Dossier Completion, Take 2
Posted by KimNov 13
It was with great rejoicing that I sent our adoption dossier off to El Salvador at the end of July. After 10 months of paperchasing, home inspections, and fingerprinting at the state, national and then international levels, I was happy to have the whole thing in someone else’s hands for a while.
Check. Done.
Oh, but False.
Somehow, in the midst of looking over files in August or September, OPA (the agency currently reviewing our file) decided that an apostilled copy of a health report would be best accompanied by an apostilled photocopy of that doctor’s license.
Of course it would. So I got photocopies from our general practitioner’s and pediatrician’s offices. Had them notarized as authentic photocopies. Asked our notary again to get her stamp certified at her county courthouse (a paper stapled on top of the notarized document with it’s own raised stamp indicating that the notary’s seal is real). And I found myself in the van driving to Annapolis yesterday for the all-important culminating Apostille. The sticker that goes over the county stamp that goes over the notary’s seal that authenticates the document smothering under all that weight.
Twins in tow for all of this, as usual.
Only THIS time, I have a blog. So wanna see it? this sacred Apostille? Of course you do:

Tada! And I got two! Woo. Cost me $5 each. Plus the $32.23 to overnight them to our agency, so our director can take them along to E.S. when she goes this weekend. I’m hoping, now, to go the remaining 6 months until our homestudy expires without seeing (or needing to find public parking anywhere near) this building:
But I think I’ve learned my lesson. Expectations officially loosened. Our dossier is complete for now and again El Salvador’s “problem.” I would love it if it would stay down there for a while. Oh, and maybe get approved while it’s at it.

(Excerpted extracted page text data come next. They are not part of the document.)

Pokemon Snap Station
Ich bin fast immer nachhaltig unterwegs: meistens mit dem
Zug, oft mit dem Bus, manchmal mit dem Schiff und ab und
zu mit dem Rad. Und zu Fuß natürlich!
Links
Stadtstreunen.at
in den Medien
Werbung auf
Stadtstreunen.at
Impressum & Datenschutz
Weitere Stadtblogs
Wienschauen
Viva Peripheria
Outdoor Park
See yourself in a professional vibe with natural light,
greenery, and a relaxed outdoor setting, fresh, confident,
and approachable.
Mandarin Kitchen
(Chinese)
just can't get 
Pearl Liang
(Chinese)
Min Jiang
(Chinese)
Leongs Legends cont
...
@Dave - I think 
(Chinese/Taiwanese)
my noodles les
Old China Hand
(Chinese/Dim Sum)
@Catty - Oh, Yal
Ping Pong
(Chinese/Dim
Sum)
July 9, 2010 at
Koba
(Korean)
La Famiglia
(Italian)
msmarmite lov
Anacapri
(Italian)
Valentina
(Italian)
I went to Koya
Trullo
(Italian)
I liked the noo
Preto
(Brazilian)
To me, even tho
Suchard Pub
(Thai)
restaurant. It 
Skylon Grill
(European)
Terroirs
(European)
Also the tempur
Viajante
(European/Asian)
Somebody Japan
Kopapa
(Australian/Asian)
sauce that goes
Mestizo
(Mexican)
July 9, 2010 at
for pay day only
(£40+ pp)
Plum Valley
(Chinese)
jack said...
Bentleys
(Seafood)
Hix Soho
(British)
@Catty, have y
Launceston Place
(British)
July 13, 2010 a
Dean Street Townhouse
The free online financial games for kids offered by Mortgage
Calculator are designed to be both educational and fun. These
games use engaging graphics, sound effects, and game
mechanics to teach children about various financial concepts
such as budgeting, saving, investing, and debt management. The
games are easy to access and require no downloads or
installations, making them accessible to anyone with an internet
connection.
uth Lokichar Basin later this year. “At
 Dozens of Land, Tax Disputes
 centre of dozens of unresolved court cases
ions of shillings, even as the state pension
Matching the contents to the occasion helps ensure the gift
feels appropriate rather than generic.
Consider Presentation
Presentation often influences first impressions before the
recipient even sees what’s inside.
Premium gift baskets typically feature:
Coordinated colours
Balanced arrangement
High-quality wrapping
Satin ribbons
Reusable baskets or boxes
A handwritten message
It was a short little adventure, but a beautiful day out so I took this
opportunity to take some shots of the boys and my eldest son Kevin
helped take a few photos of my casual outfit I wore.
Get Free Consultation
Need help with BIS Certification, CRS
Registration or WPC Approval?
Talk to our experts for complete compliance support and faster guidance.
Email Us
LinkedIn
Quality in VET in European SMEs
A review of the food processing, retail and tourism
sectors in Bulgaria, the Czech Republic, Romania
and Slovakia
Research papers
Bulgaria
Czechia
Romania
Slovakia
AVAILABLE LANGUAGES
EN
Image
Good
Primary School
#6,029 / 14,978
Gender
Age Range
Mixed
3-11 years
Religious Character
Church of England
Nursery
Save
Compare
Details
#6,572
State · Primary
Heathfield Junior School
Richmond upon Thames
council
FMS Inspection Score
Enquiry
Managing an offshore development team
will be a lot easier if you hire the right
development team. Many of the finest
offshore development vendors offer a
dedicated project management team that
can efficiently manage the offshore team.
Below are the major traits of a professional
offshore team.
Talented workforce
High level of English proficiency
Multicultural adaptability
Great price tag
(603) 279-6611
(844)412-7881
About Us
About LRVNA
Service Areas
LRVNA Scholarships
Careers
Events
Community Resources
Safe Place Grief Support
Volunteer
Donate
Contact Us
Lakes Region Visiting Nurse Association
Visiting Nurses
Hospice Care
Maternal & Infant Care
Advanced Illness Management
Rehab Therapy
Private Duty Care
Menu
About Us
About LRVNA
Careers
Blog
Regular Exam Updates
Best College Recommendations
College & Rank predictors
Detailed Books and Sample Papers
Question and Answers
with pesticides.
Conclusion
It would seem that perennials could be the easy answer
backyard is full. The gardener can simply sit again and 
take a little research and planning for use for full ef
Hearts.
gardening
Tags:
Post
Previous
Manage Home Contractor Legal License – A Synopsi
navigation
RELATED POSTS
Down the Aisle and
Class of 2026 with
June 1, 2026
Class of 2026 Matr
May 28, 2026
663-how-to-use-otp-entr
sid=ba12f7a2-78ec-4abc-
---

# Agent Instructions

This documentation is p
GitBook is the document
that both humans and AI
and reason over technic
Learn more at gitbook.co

But that might be dreaming.
2 comments
Comment by Aimee on November 14, 2009 at 9:01 am
Oh my goodness! At least you were able to take care of it quickly!! I am not looking forward to the paperchase.
Why does El Salv’s paperchase take so long? I think we did GTs in 3 months but I have seen a lot of ES timelines with very long paperchases. We aren’t to that point so I haven’t seen the reqs.
Also – I would love to hear how long you are anticipating the entire process to take…I know there are no gaurantees in ES, just curiouse what you are thinking.
Sorry for all the questions…just excited to have found someone else doing it!!
Feel free to email me at aimeerwatson@gmail.com
Comment by Kim on November 14, 2009 at 11:05 am
Well “10 months” includes the homestudy process, and our homestudy agency (here in MD) required us to have all the homestudy docs in before our first visit. And E.S. wants “fresh” (within the last 6 months) birth certificates, etc), so we had to get those two times – once for the HS, then again for the dossier – when we had done them simultaneously for Guatemala, last time). E.S. has a psych testing/ IQ testing requirement for the dossier, too, so it took a couple months to find a psychologist who would do the tests without seeing us as ongoing clients, book the testing appointments, then book the follow up appointment to go over the results and pick up the reports she wrote.
Also, now that the Hague is in full effect, you have to file and I-800 (not a 600), and all I-800’s go to one repository and the homestudy report must be included with the app (not sent in later), so you have to wait till the complete end of the HS process to file with USCIS, and it takes longer (3 months in our case) to get your 797. Which is of course required for the dossier.
So basically, since we had to run everything one after another, rather than concurrently, it took 10 months.
And now that I’ve written all that, I think I have another post coming someday soon!